→ Your instructions
Give, as a bare number, the count of lines below that contain "prev".

→ Given data

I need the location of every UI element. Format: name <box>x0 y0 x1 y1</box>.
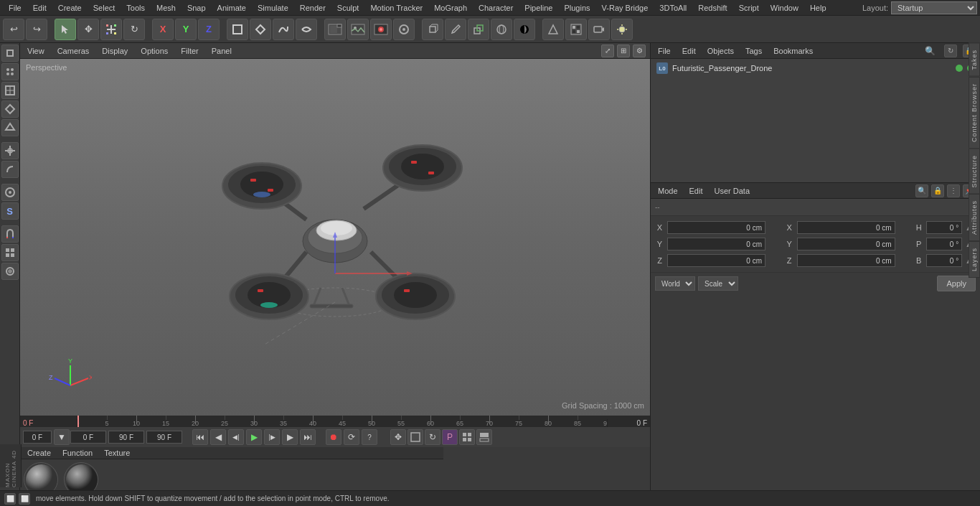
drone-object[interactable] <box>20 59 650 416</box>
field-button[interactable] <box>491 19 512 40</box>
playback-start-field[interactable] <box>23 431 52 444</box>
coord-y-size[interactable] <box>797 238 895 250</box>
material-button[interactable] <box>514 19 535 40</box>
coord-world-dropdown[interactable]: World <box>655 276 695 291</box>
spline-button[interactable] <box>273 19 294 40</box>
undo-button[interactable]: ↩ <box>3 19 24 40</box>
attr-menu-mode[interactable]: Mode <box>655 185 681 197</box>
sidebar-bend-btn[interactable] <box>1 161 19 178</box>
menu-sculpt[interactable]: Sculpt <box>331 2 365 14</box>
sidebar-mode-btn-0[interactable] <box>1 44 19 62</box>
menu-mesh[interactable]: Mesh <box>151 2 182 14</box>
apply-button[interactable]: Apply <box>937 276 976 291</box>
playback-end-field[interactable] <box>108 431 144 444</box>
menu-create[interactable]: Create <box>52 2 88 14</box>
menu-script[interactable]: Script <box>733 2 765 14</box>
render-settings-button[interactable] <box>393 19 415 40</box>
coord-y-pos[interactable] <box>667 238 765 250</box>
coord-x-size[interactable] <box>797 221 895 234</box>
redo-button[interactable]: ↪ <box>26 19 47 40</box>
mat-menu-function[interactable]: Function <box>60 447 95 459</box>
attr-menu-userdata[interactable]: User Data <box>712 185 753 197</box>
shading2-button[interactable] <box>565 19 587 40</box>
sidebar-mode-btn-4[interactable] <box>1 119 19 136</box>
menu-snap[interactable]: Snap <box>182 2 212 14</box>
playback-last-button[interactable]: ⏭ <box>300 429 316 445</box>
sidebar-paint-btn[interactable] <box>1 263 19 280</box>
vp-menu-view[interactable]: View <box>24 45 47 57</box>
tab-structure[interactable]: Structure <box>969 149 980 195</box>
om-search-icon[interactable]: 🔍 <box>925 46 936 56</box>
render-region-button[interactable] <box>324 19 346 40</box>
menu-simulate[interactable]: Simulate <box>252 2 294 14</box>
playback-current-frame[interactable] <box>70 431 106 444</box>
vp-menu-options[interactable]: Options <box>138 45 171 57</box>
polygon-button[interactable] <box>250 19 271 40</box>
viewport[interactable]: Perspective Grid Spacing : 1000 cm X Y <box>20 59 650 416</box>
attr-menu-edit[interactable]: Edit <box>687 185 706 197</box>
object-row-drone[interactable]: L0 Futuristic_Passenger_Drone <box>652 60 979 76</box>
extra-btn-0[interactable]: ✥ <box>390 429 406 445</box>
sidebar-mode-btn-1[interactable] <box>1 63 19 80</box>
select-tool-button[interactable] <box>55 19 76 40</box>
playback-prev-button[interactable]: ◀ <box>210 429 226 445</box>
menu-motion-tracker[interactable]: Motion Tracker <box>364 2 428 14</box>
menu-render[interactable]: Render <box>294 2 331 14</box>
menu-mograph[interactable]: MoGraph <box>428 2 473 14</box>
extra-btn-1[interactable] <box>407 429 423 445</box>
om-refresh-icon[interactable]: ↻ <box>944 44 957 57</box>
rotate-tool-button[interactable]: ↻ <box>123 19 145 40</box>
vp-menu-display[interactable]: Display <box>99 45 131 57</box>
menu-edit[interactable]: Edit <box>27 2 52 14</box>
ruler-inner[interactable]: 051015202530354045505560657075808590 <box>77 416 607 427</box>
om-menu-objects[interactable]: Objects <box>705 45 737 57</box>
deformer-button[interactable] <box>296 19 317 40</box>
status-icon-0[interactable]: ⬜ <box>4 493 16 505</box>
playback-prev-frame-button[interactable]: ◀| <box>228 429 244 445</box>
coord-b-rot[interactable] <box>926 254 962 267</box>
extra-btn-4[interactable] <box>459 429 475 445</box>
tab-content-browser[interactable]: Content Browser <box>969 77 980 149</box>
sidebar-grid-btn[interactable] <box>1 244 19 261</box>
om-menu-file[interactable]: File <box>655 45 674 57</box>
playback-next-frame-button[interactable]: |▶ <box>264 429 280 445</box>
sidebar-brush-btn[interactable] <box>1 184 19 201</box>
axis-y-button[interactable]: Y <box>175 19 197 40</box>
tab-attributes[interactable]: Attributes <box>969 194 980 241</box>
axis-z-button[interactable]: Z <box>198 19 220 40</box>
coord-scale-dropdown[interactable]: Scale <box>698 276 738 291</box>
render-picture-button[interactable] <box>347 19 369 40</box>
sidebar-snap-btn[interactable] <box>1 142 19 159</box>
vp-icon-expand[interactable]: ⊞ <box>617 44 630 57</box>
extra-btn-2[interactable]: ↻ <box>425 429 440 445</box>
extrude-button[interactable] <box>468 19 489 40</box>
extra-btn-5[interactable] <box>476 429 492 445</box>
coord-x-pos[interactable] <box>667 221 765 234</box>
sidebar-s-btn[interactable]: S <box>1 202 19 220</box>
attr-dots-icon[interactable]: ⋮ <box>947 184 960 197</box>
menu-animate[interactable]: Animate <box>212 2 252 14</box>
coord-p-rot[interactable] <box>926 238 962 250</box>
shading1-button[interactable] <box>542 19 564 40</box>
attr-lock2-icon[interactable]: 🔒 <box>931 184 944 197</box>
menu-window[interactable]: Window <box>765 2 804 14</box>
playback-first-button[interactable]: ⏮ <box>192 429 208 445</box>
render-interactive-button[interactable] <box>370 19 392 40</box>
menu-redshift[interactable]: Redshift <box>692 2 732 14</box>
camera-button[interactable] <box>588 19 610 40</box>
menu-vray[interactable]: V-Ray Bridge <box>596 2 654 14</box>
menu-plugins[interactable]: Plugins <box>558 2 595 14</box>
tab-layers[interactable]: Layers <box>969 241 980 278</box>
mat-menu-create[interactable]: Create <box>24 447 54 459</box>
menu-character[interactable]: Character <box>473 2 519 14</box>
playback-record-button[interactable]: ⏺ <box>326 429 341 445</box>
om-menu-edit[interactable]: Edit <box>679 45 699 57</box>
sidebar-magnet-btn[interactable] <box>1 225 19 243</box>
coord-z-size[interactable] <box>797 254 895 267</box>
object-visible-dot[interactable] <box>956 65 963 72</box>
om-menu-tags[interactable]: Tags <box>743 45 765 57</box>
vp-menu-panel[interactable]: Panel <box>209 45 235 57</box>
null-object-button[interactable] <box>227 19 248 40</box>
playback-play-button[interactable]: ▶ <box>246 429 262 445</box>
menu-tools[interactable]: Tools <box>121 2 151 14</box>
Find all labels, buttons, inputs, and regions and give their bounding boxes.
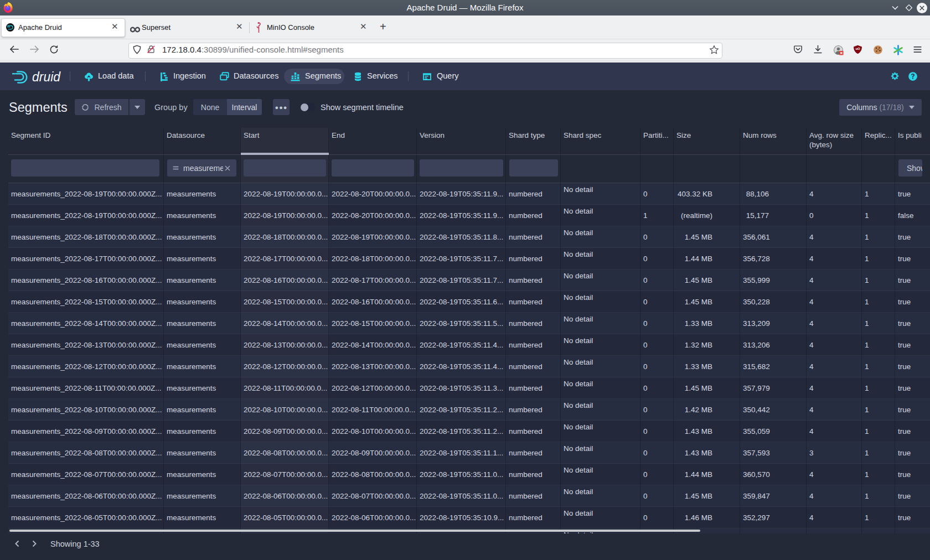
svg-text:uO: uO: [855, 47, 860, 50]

→ Reply to the exercise
2